_EXERCISE REQUIREMENTS_
Nothing other than an exact copy of the lines from the one containing "سیاست‏‌های رعا" through the last line of the listing below should be written.

_RECORDED DATA_
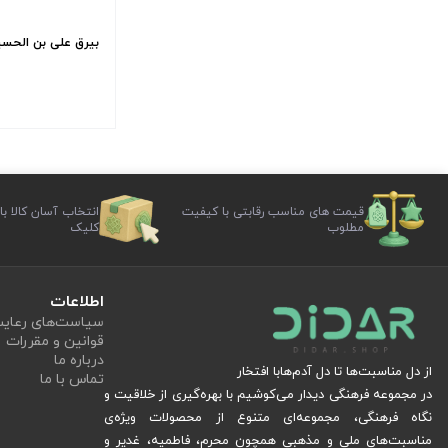
بیرق علی بن الحسین ا
قیمت های مناسب رقابتی با کیفیت
انتخاب آسان کالا با
مطلوب
کلیک
اطلاعات
سیاست‏‌های رعا
قوانین و مقررات
درباره ما
از دل مناسبت‌ها تا دل آدم‌هابا افتخار
تماس با ما
در مجموعه فرهنگی دیدار می‌کوشیم با بهره‌گیری از خلاقیت و
نگاه فرهنگی، مجموعه‌ای متنوع از محصولات ویژه‌ی
مناسبت‌های ملی و مذهبی همچون محرم، فاطمیه، غدیر و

_RESPONSE TO THE TASK_
سیاست‏‌های رعا
قوانین و مقررات
درباره ما
از دل مناسبت‌ها تا دل آدم‌هابا افتخار
تماس با ما
در مجموعه فرهنگی دیدار می‌کوشیم با بهره‌گیری از خلاقیت و
نگاه فرهنگی، مجموعه‌ای متنوع از محصولات ویژه‌ی
مناسبت‌های ملی و مذهبی همچون محرم، فاطمیه، غدیر و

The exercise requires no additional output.